**INSTRUCTIONS TO FOLLOW:**
Transcribe only part of the material below: the lines from the one containing "About the UEEIV (283, 30)" through the one containing "Home (200, 30)", inclusive, exactly as written.

**RECORDS FOR PROCESSING:**
◆ ◆ ◆ ◆ ◆
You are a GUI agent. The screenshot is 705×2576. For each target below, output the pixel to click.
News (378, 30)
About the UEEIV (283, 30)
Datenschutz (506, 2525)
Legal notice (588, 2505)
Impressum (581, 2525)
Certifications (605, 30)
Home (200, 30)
◆ ◆ ◆ ◆ ◆
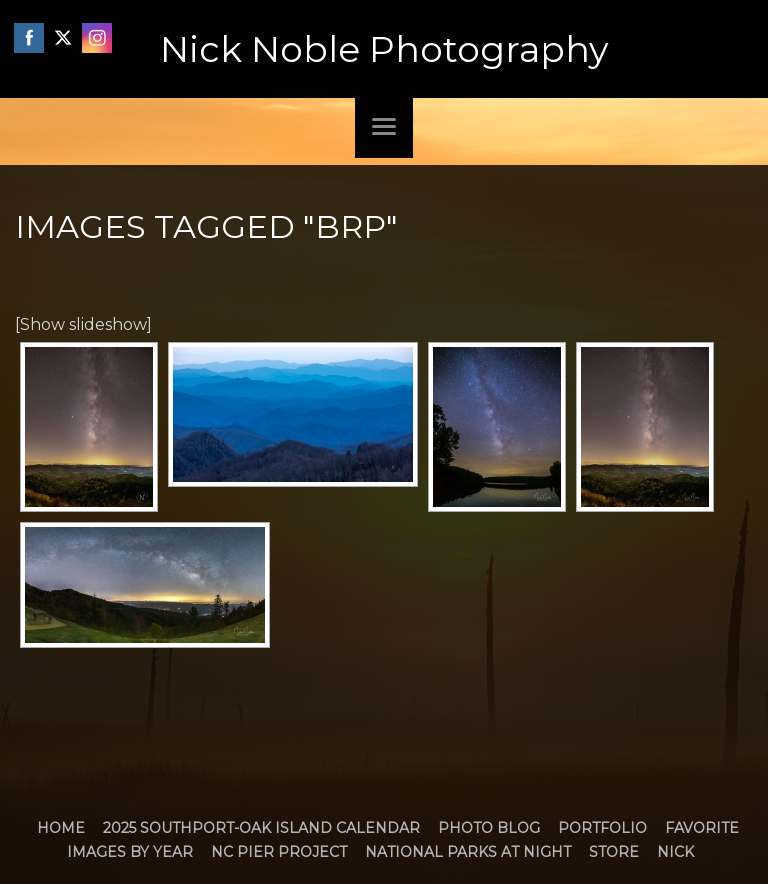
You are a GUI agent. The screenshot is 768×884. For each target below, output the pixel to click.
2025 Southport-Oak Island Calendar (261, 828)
◆ ◆ ◆ ◆ ◆
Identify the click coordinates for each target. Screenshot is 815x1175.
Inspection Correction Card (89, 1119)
◆ ◆ ◆ ◆ ◆
**SOLUTION TO THIS EXERCISE:**
About the UEEIV (283, 30)
Datenschutz (506, 2525)
Legal notice (588, 2505)
Impressum (581, 2525)
Certifications (605, 30)
Home (200, 30)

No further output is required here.